Using a Google Maps Iframe Embed
Showing a Google map as an iframe embed is relatively simple. You will probably need to be comfortable with PHP to customize this further, but even without that you should be able to get it working using this tutorial. I’ve commented the code in the template to help you get what you want out of your map display.
This template is based on the single record Bootstrap template, it simply adds an extra field that shows the map. As to the basic layout of the single record display, I’ll leave to you to adjust as needed, this tutorial focuses on getting your map set up.
Google Map as a Search Result
The idea behind these simple iframe embeds is the “src” value of the iframe includes configuration and search data. The address info is supplied as the search term, and the map shows the result of that search. What this template does is take the address information contained in the record and add it to the src value of the iframe so the map shows the location. You can’t do anything fancy like set the text in the marker balloon, recolor the map, or add custom markers…this is Google Maps at it’s most basic.
In this template, there is a function that takes the address data and constructs the src value for the iframe. Other parameters (such as the zoom level and map type) are set in the function. If you want to adjust these things, you can adjust them in the function where the base values are defined like this:
$gmap_params = array( 'q' => $search, // address search 'mrt' => 'loc', // search type: loc = location, yp - business 't' => 'm', // map type: m - map, k - satellite, h - hybrid, p - terrain 'z' => 10, // zoom level: 1 - 20 'om' => 0, // overview map: 1 - show, 0 - don't show 'output' => 'embed', // output type 'f' => 'q', // search form type: q - standard, d - directions, l - local );
You can read up on what these parameters do in this post, there are several options that you will probably want to tweak, depending on what kind of locations you want to show.
To get an idea of the zoom level you want to use, it’s pretty easy to go to www.google.com/maps and set up the view you want.
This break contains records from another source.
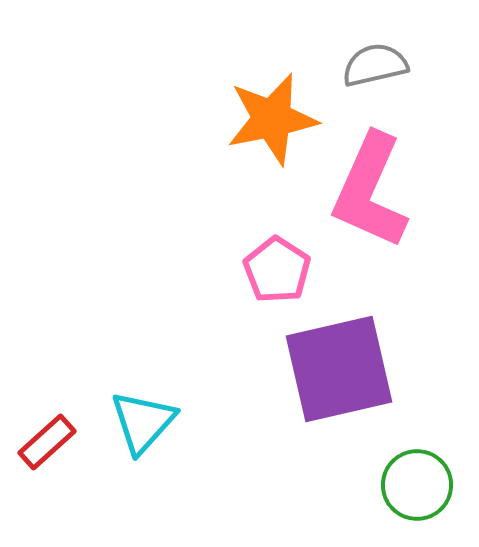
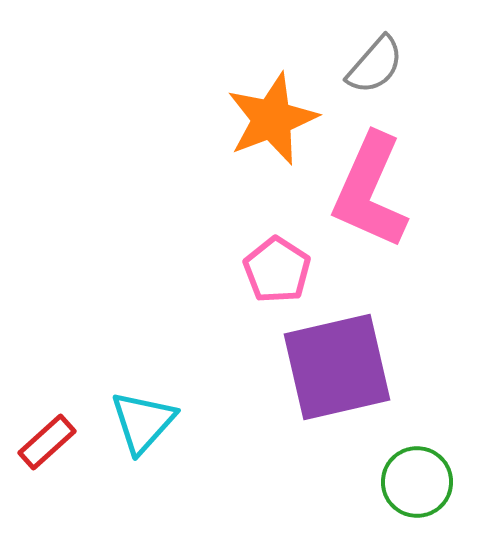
gray semicircle: rotated 144 degrees clockwise
orange star: rotated 10 degrees counterclockwise
purple square: moved 2 px left, 2 px up
green circle: moved 3 px up
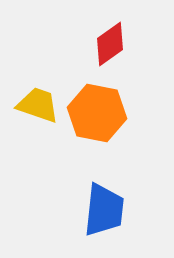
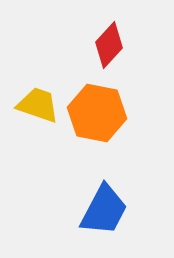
red diamond: moved 1 px left, 1 px down; rotated 12 degrees counterclockwise
blue trapezoid: rotated 22 degrees clockwise
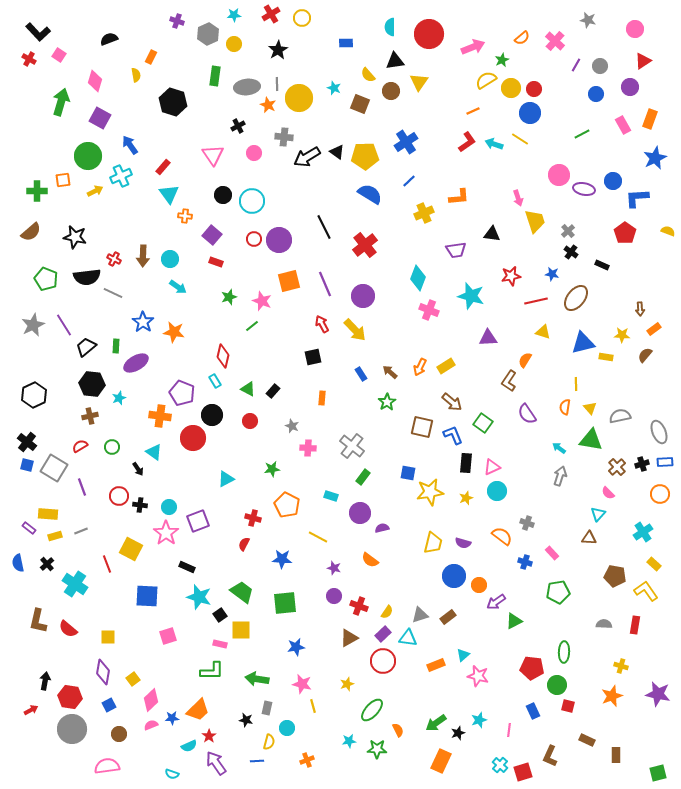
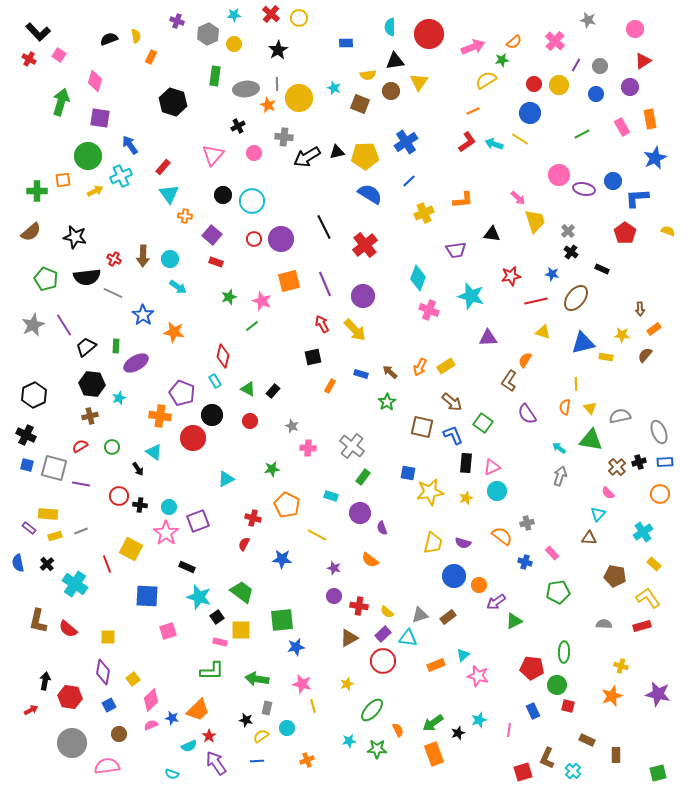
red cross at (271, 14): rotated 18 degrees counterclockwise
yellow circle at (302, 18): moved 3 px left
orange semicircle at (522, 38): moved 8 px left, 4 px down
green star at (502, 60): rotated 16 degrees clockwise
yellow semicircle at (136, 75): moved 39 px up
yellow semicircle at (368, 75): rotated 56 degrees counterclockwise
gray ellipse at (247, 87): moved 1 px left, 2 px down
yellow circle at (511, 88): moved 48 px right, 3 px up
red circle at (534, 89): moved 5 px up
purple square at (100, 118): rotated 20 degrees counterclockwise
orange rectangle at (650, 119): rotated 30 degrees counterclockwise
pink rectangle at (623, 125): moved 1 px left, 2 px down
black triangle at (337, 152): rotated 49 degrees counterclockwise
pink triangle at (213, 155): rotated 15 degrees clockwise
orange L-shape at (459, 197): moved 4 px right, 3 px down
pink arrow at (518, 198): rotated 28 degrees counterclockwise
purple circle at (279, 240): moved 2 px right, 1 px up
black rectangle at (602, 265): moved 4 px down
blue star at (143, 322): moved 7 px up
blue rectangle at (361, 374): rotated 40 degrees counterclockwise
orange rectangle at (322, 398): moved 8 px right, 12 px up; rotated 24 degrees clockwise
black cross at (27, 442): moved 1 px left, 7 px up; rotated 12 degrees counterclockwise
black cross at (642, 464): moved 3 px left, 2 px up
gray square at (54, 468): rotated 16 degrees counterclockwise
purple line at (82, 487): moved 1 px left, 3 px up; rotated 60 degrees counterclockwise
gray cross at (527, 523): rotated 32 degrees counterclockwise
purple semicircle at (382, 528): rotated 96 degrees counterclockwise
yellow line at (318, 537): moved 1 px left, 2 px up
yellow L-shape at (646, 591): moved 2 px right, 7 px down
green square at (285, 603): moved 3 px left, 17 px down
red cross at (359, 606): rotated 12 degrees counterclockwise
yellow semicircle at (387, 612): rotated 96 degrees clockwise
black square at (220, 615): moved 3 px left, 2 px down
red rectangle at (635, 625): moved 7 px right, 1 px down; rotated 66 degrees clockwise
pink square at (168, 636): moved 5 px up
pink rectangle at (220, 644): moved 2 px up
blue star at (172, 718): rotated 16 degrees clockwise
green arrow at (436, 723): moved 3 px left
gray circle at (72, 729): moved 14 px down
yellow semicircle at (269, 742): moved 8 px left, 6 px up; rotated 140 degrees counterclockwise
brown L-shape at (550, 756): moved 3 px left, 2 px down
orange rectangle at (441, 761): moved 7 px left, 7 px up; rotated 45 degrees counterclockwise
cyan cross at (500, 765): moved 73 px right, 6 px down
Then take a look at the URL. At the end, you’ll see something like “16z” which tells you the zoom level for the view. You can use that number in the template (without the z) to get the same zoom level in your single record display.
The Iframe Style
The template has a simple set of CSS rules that set the size and style of the iframe. Use these to get the map to the size you want on your single record display. The width should automatically expand to the width of the container, the height you’ll need to set to a specific value.
Here is the template code, use it like any other custom template (click the link for the details on how to set that up) and it will show the location map for any record that has valid address information. The address info is used as a search, so even incomplete information will give you at least something.
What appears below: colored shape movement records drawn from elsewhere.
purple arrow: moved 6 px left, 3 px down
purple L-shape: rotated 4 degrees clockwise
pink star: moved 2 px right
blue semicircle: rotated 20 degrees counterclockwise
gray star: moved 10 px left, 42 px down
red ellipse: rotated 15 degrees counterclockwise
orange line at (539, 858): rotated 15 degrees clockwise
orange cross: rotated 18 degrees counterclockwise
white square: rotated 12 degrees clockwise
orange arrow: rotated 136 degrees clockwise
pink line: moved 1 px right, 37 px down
To se that up, you need to tell the template where the address information is stored in the record. At the top of the template is defined the name of the group the address fields are in. Change that to the name of the group you are using to hold your address fields. Further down, in the
xnau_gmap_src function, is an array called
$address_fields where the list of address fields is defined. Make sure the names in this array match the names of the address fields you are using.
Some databases will have latitude and longitude coordinates that can be used to set the map location. You can use these values instead of the address values, just follow the customization instructions above to include the latitude and longitude (in that order…and they must be decimal) in place of the address data.